• The problem:
Using the data below, copy every line that contains the word "music".

────────────────

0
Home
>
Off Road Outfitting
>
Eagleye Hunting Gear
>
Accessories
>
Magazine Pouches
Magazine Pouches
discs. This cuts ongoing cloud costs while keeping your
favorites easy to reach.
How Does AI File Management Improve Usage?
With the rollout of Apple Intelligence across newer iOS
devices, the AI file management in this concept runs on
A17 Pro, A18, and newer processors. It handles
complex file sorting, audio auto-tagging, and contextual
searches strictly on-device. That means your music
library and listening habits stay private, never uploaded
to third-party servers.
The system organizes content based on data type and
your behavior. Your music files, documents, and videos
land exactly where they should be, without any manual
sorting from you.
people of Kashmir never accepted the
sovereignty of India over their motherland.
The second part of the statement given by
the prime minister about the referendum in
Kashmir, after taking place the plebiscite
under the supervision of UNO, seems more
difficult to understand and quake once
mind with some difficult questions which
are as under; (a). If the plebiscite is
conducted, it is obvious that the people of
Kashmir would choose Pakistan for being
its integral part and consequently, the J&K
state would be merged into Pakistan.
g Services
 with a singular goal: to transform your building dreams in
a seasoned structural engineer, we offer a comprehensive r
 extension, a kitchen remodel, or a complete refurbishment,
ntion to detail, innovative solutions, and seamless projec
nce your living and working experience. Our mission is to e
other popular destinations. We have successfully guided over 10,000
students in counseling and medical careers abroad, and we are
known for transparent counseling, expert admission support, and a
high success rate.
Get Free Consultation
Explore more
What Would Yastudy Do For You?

────────────────

• Answer for this exercise:
searches strictly on-device. That means your music
your behavior. Your music files, documents, and videos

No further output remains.